What to work on: In your copy, include every entry exactly as written but no pictures.
**** Data provided ****
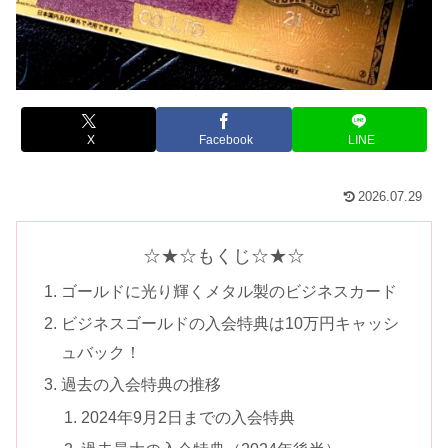
X
Facebook
LINE
2026.07.29
☆★☆もくじ☆★☆
ゴールドに光り輝くメタル製のビジネスカード
ビジネスゴールドの入会特典は10万円キャッシ
ュバック！
過去の入会特典の推移
2024年9月2日までの入会特典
****
Written answer:
X
Facebook
LINE
2026.07.29
☆★☆もくじ☆★☆
ゴールドに光り輝くメタル製のビジネスカード
ビジネスゴールドの入会特典は10万円キャッシ
ュバック！
過去の入会特典の推移
2024年9月2日までの入会特典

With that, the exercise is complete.